(no title)
johnthuss | 1 year ago
But I would disagree with the takeaway to focus on optimizing your indexes and not your tables. The reason is that the order of columns in a multi-column index is highly meaningful and intentional in order to support match on a range of values for the last column in the index. The way databases work you can only utilize a multi-column index on (customer_id int4, date timestamp) if have an equality match on customer_id, like "WHERE customer_id = 1 AND BETWEEN '2024-01-01' and '2025-01-01'". If you reorder these columns in the index to put the larger date column first, then, sure, you save space in the index, but you also make it worthless – it will never be used by the query above. As such, optimizing a multi-column index is only useful when all the columns are queried for equality rather than a range.
In contrast, when you are creating a NEW table you might not think hard about the order of the columns in the table, and especially not about the data-sizes of each column and their alignment. But doing so at the time you create the table can be tremendously beneficial if it is going to be very large. It is important to note that you not only save space on-disk, but in precious RAM when the tuples are loaded.
rand_r|1 year ago
It's not as fast as a multi-column index, but the savings of not having to worry about all the combinations of columns that can be queried together could well be worth it.
- https://www.postgresql.org/docs/release/8.1.0/
- https://www.postgresql.org/docs/current/indexes-bitmap-scans...
williamdclt|1 year ago
On small/medium tables and lowish throughout though, yeah it’s often good enough and avoids having many indexes for specific use cases (which is a cost in itself, in memory/cpu/storage)
Pamar|1 year ago
1) https://en.wikipedia.org/wiki/FoxPro
It is difficult to find a complete explanation for Rushmore nowadays, from what I remember, it would create a bitmap where each bit represented the nth record of the table you wanted to search, then with a single, fast sequential scan it would set the nth bit to 1 if the record satisfied all clauses of your search, 0 otherwise.
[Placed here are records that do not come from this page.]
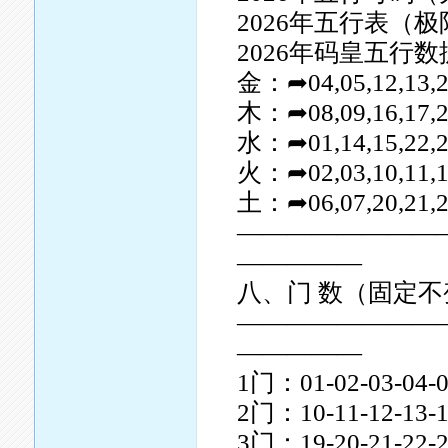
2026年五行表（
2026年码皇五行数
金：➦04,05,12,13,26
木：➦08,09,16,17,24
水：➦01,14,15,22,23
火：➦02,03,10,11,18
土：➦06,07,20,21,28
————————
—————
八、门 数（固定
————————
—————
1门：01-02-03-04-0
2门：10-11-12-13-1
3门：19-20-21-22-2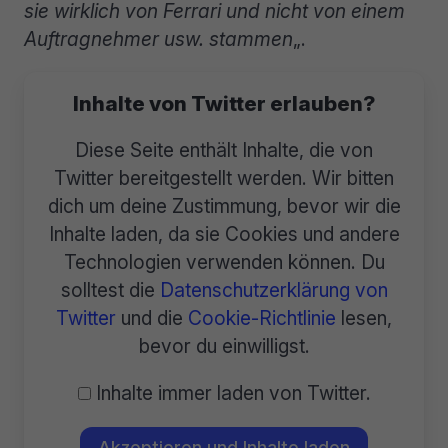
sie wirklich von Ferrari und nicht von einem
Auftragnehmer usw. stammen
„.
Inhalte von Twitter erlauben?
Diese Seite enthält Inhalte, die von
Twitter bereitgestellt werden. Wir bitten
dich um deine Zustimmung, bevor wir die
Inhalte laden, da sie Cookies und andere
Technologien verwenden können. Du
solltest die
Datenschutzerklärung von
Twitter
und die
Cookie-Richtlinie
lesen,
bevor du einwilligst.
Inhalte immer laden von Twitter.
Akzeptieren und Inhalte laden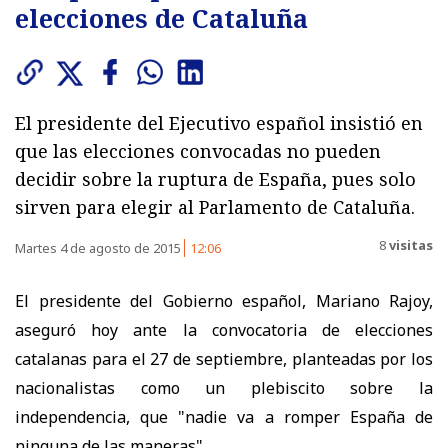
elecciones de Cataluña
El presidente del Ejecutivo español insistió en
que las elecciones convocadas no pueden
decidir sobre la ruptura de España, pues solo
sirven para elegir al Parlamento de Cataluña.
8
visitas
Martes 4 de agosto de 2015
12:06
El presidente del Gobierno español, Mariano Rajoy,
aseguró hoy ante la convocatoria de elecciones
catalanas para el 27 de septiembre, planteadas por los
nacionalistas como un plebiscito sobre la
independencia, que "nadie va a romper España de
ninguna de las maneras".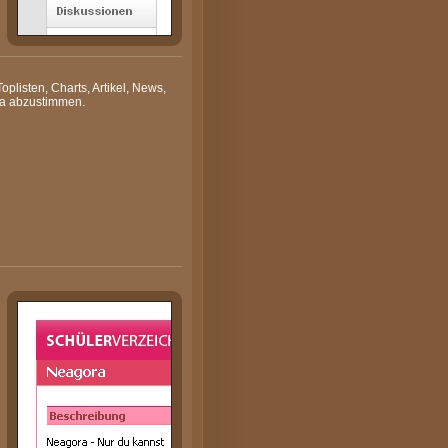
oplisten, Charts, Artikel, News,
a abzustimmen.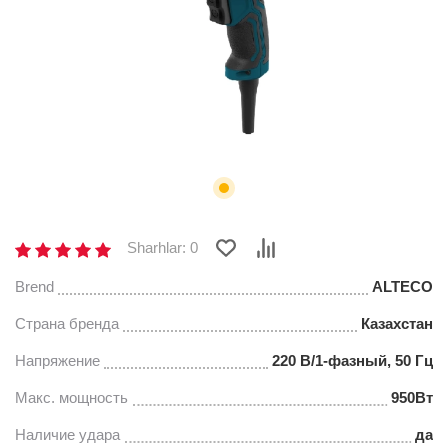
Sharhlar: 0
Brend
ALTECO
Страна бренда
Казахстан
Напряжение
220 В/1-фазный, 50 Гц
Макс. мощность
950Вт
Наличие удара
да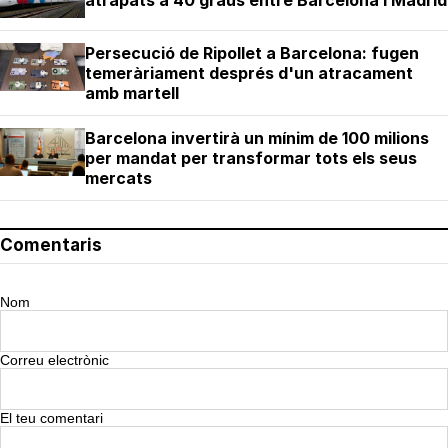
atrapats a 40 graus entre Barcelona i Madrid
Persecució de Ripollet a Barcelona: fugen
temeràriament després d'un atracament
amb martell
Barcelona invertirà un mínim de 100 milions
per mandat per transformar tots els seus
mercats
Comentaris
Nom
Correu electrònic
El teu comentari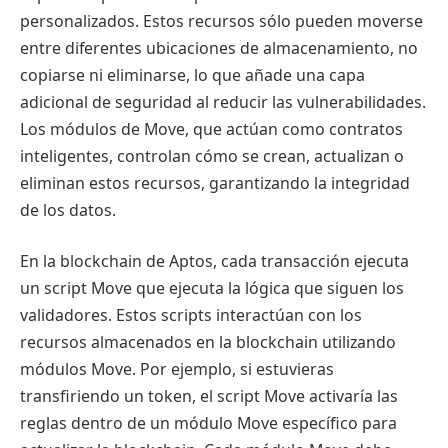
personalizados. Estos recursos sólo pueden moverse
entre diferentes ubicaciones de almacenamiento, no
copiarse ni eliminarse, lo que añade una capa
adicional de seguridad al reducir las vulnerabilidades.
Los módulos de Move, que actúan como contratos
inteligentes, controlan cómo se crean, actualizan o
eliminan estos recursos, garantizando la integridad
de los datos.
En la blockchain de Aptos, cada transacción ejecuta
un script Move que ejecuta la lógica que siguen los
validadores. Estos scripts interactúan con los
recursos almacenados en la blockchain utilizando
módulos Move. Por ejemplo, si estuvieras
transfiriendo un token, el script Move activaría las
reglas dentro de un módulo Move específico para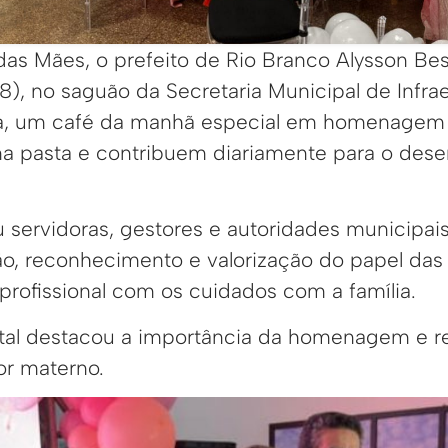
as Mães, o prefeito de Rio Branco Alysson Bes
(8), no saguão da Secretaria Municipal de Infrae
a, um café da manhã especial em homenagem 
a pasta e contribuem diariamente para o dese
servidoras, gestores e autoridades municipa
ão, reconhecimento e valorização do papel da
 profissional com os cuidados com a família.
ital destacou a importância da homenagem e re
or materno.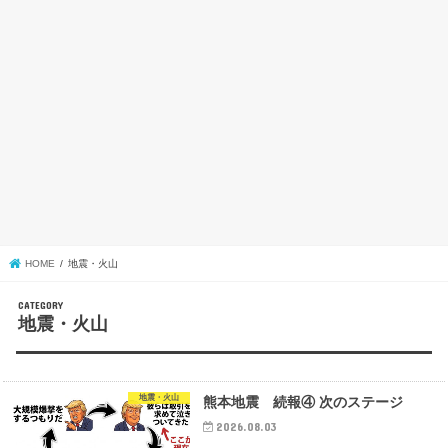
HOME
地震・火山
地震・火山
地震・火山
熊本地震 続報④ 次のステージ
2026.08.03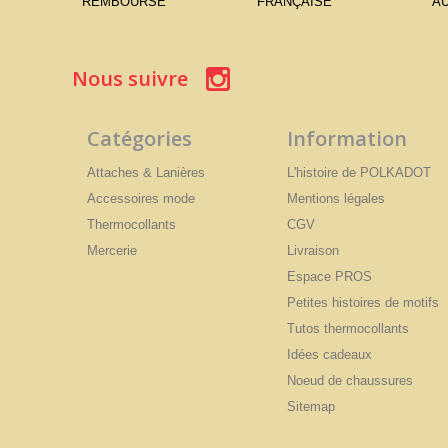
REMBOURSÉ
FRANÇAISE
AU
Nous suivre
Catégories
Information
Attaches & Lanières
L'histoire de POLKADOT
Accessoires mode
Mentions légales
Thermocollants
CGV
Mercerie
Livraison
Espace PROS
Petites histoires de motifs
Tutos thermocollants
Idées cadeaux
Noeud de chaussures
Sitemap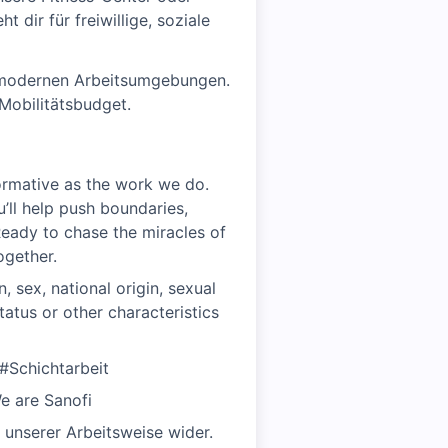
dir für freiwillige, soziale
e modernen Arbeitsumgebungen.
 Mobilitätsbudget.
formative as the work we do.
’ll help push boundaries,
Ready to chase the miracles of
ogether.
, sex, national origin, sexual
status or other characteristics
#Schichtarbeit
e are Sanofi
 unserer Arbeitsweise wider.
Try to see if this makes any sense to you: http://www.foxpert.com/docs/howfoxproworks.en.htm
qazxcvbnm|1 year ago
jeltz|1 year ago
https://www.postgresql.org/message-id/CAH2-Wzmn1YsLzOGgjAQZd...
johnthuss|1 year ago
It's great this is improving, but this is a fairly narrow improvement. Personally, the multi-column indexes I use would not be improved by this change since column 'a' does not store a "reasonably small" distribution of values.
sgarland|1 year ago
While the query will take much longer (for me, it was about 47 msec vs 0.6 msec for 2,000,000 rows), it still uses the index.
Similarly, while normally you wouldn’t expect a query using predicate Y to use an index defined on columns (X, Y, Z) if predicate X is also not referenced, Postgres may choose to do so, depending on table stats, and the relative difference between random_page_cost and seq_page_cost. I’ve seen it happen before.
ghusbands|1 year ago
> While the query will take much longer (for me, it was about 47 msec vs 0.6 msec for 2,000,000 rows), it still uses the index.
I'd argue that something being 78x slower can make it pretty useless, but it is indeed at least used, in some cases.